Chapter 7 Summary: “The Noble Tale of Sir Lancelot of the Lake”

After many years, King Arthur has established a peaceful kingdom, but this has created a new set of problems: “It is difficult, if not impossible, to keep the strength and temper of fighting men without fighting, for nothing rusts so quickly as an unused sword or an idle soldier” (207). Guinevere suggests establishing a principle of the King’s Justice, which would allow Camelot’s knights to travel the country and right small wrongs.

The king and queen also decide to send Lancelot, the greatest of all knights, on a quest accompanied by his lazy, irresponsible nephew, Sir Lyonel, in hopes that Lancelot can provide a steadying influence. Even though this expedition is supposed to be a secret, the entire castle knows the story: “And when the two errant knights finally crept out of the city in the night, a hundred eyes watched them go and the battlements concealed an audience” (217).

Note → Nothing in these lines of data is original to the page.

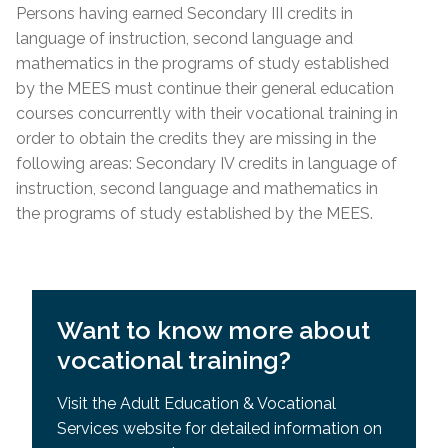
Requisites (SPR)
Persons having earned Secondary III credits in
Lease; Hydro Quebec Bill; Municipal Tax Bill –
General Development Test (GDT) & Specific Pre-
language of instruction, second language and
(minimum 12 months prior to
start
date of
Requisites (SPR)
mathematics in the programs of study established
course)
by the MEES must continue their general education
For other acceptable proof of residency, please
courses concurrently with their vocational training in
contact the centre directly.
order to obtain the credits they are missing in the
following areas: Secondary IV credits in language of
Admission Requirements
instruction, second language and mathematics in
the programs of study established by the MEES.
High school diploma or higher education from
country
of origin
Academic record or transcript with mention of
high school diploma or higher education
Want to know more about
successfully completed
vocational training?
MEES or EMSB equivalency of SEC IV or higher
General Development Test (GDT)
Visit the Adult Education & Vocational
Services website for detailed information on
General Development Test (GDT) & Specific Pre-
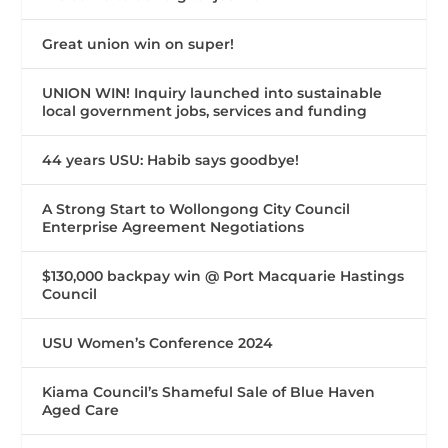
Great union win on super!
UNION WIN! Inquiry launched into sustainable
local government jobs, services and funding
44 years USU: Habib says goodbye!
A Strong Start to Wollongong City Council
Enterprise Agreement Negotiations
$130,000 backpay win @ Port Macquarie Hastings
Council
USU Women’s Conference 2024
Kiama Council’s Shameful Sale of Blue Haven
Aged Care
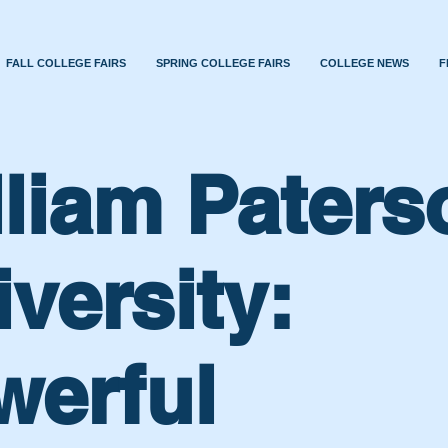
FALL COLLEGE FAIRS
SPRING COLLEGE FAIRS
COLLEGE NEWS
F
lliam Paters
versity:
werful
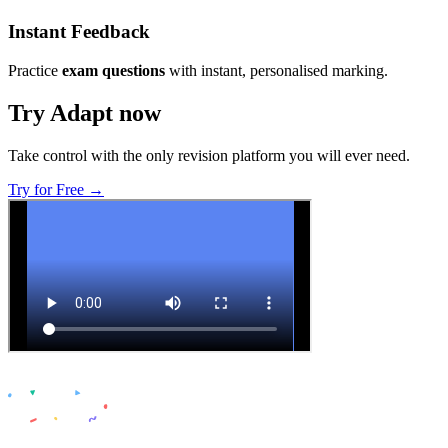
Instant Feedback
Practice
exam questions
with instant, personalised marking.
Try Adapt now
Take control with the only revision platform you will ever need.
Try for Free →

As they ride out in search of adventure, Lyonel badgers Lancelot relentlessly with questions about his past exploits. After hours of interrogation, Lancelot wearies of the conversation and falls asleep under an apple tree. Lyonel sits watching by his uncle until he notices a commotion nearby. Three knights on horseback are captured by a fourth, who binds them all and flings them over their horses’ backs.